Hundreds of millions of people were unable to access Facebook, Instagram and WhatsApp for more than six hours on Monday, underscoring the world’s reliance on platforms owned by the Silicon Valley giant.
But what actually caused the outage?
What does Facebook say happened?
In an apologetic blog post, Santosh Janardhan, Facebook’s vice president of infrastructure, said that “configuration changes on the backbone routers that coordinate network traffic between our data centres caused issues that interrupted this communication”.
Can you explain that in plain English?
Cyber experts think the problem boils down to something called BGP, or Border Gateway Protocol — the system the internet uses to pick the quickest route to move packets of information around.
Sami Slim of data centre company Telehouse compared BGP to “the internet equivalent of air traffic control”.
In the same way that air traffic controllers sometimes make changes to flight schedules, “Facebook did an update of these routes,” Slim said.
But this update contained a crucial error.
It’s not yet clear how or why, but Facebook’s routers essentially sent a message to the internet announcing that the company’s servers no longer existed.
Why did it take so long to fix the problem?

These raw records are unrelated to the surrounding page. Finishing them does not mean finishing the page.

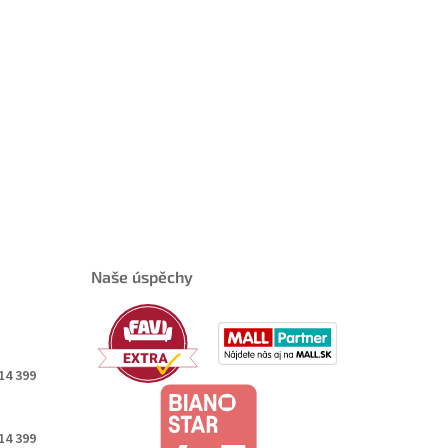
Naše úspěchy
14 399
14 399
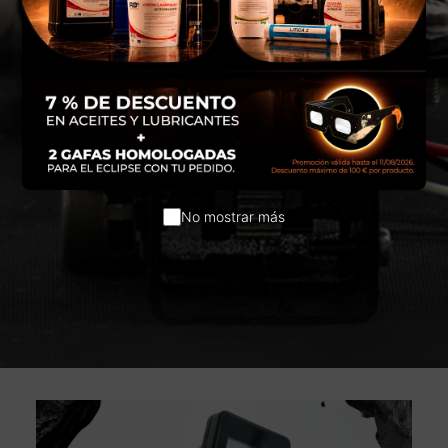
No mostrar más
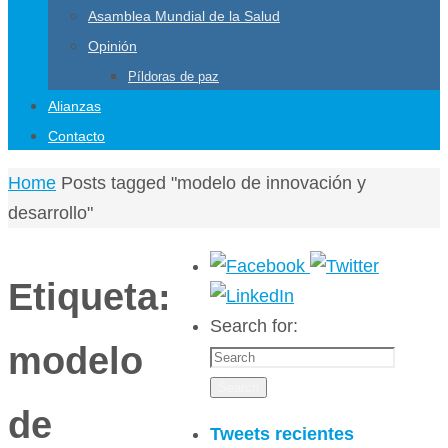
Asamblea Mundial de la Salud
Opinión
Píldoras de paz
Alianzas
Contacto
Home
Posts tagged "modelo de innovación y
desarrollo"
Etiqueta:
Search for:
modelo
Search
de
Tweets recientes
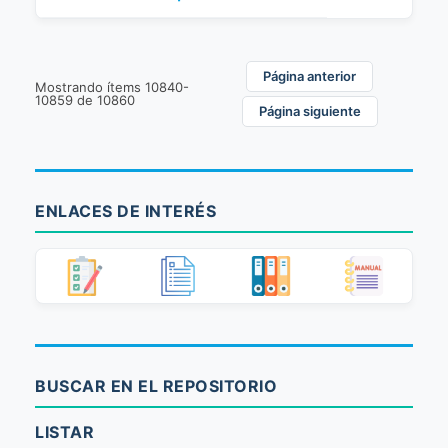
Página anterior
Mostrando ítems 10840-
10859 de 10860
Página siguiente
ENLACES DE INTERÉS
BUSCAR EN EL REPOSITORIO
LISTAR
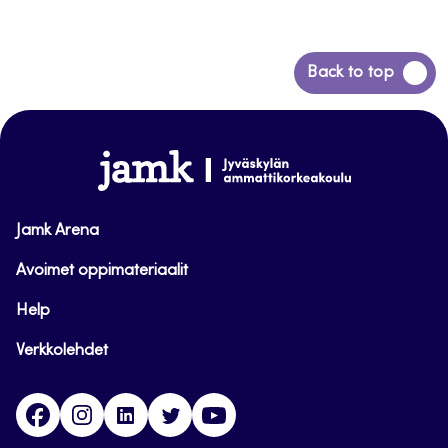
Siirry
Back to top
takaisin
sivun
alkuun
www.jamk.fi
Jamk Arena
Avoimet oppimateriaalit
Help
Verkkolehdet
Facebook
Instagram
Linkedin
Twitter
YouTube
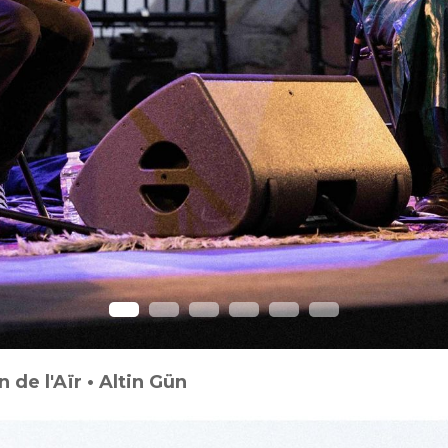
 de l'Aïr • Altin Gün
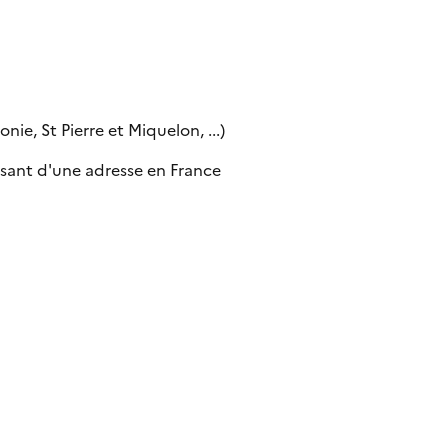
ie, St Pierre et Miquelon, ...)
sant d'une adresse en France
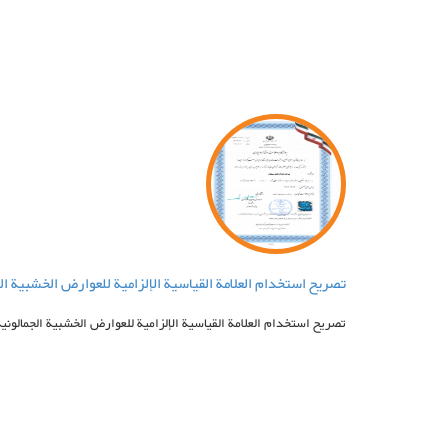
تصريح استخدام العلامة القياسية الإلزامية للعوارض الخشبیة ال
تصريح استخدام العلامة القياسية الإلزامية للعوارض الخشبیة الجمالونیة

Experts say Facebook’s technical infrastructure is unusually reliant on its own systems — and that proved disastrous on Monday.
After Facebook sent the fateful routing update, its engineers got locked out of the system that would allow them to communicate that the update had, in fact, been an error. So they couldn’t fix the problem.
“Normally it’s good not to put all your eggs in one basket,” said Pierre Bonis of AFNIC, the association that manages domain names in France.
“For security reasons, Facebook has had to very strongly concentrate its infrastructure,” he said.
“That streamlines things on a daily basis — but because everything is in the same place, when that place has a problem, nothing works.”
The knock-on effects of the shutdown included some Facebook employees being unable to even enter their buildings because their security badges no longer worked, further slowing the response.
Is this unprecedented?
Social media outages are not uncommon: Instagram alone has experienced more than 80 in the past year in the United States, according to website builder ToolTester.
This week’s Facebook outage was rare in its length and scale, however.
There is also a precedent for BGP meddling being at the root of a social media shutdown.
In 2008, when a Pakistani internet service provider was attempting to block YouTube for domestic users, it inadvertently shut down the global website for several hours.
And the outage’s impact?
Between Facebook, Instagram, WhatsApp and Facebook Messenger, “billions of users have been impacted by the services being entirely offline”, the Downdetector tracking service said.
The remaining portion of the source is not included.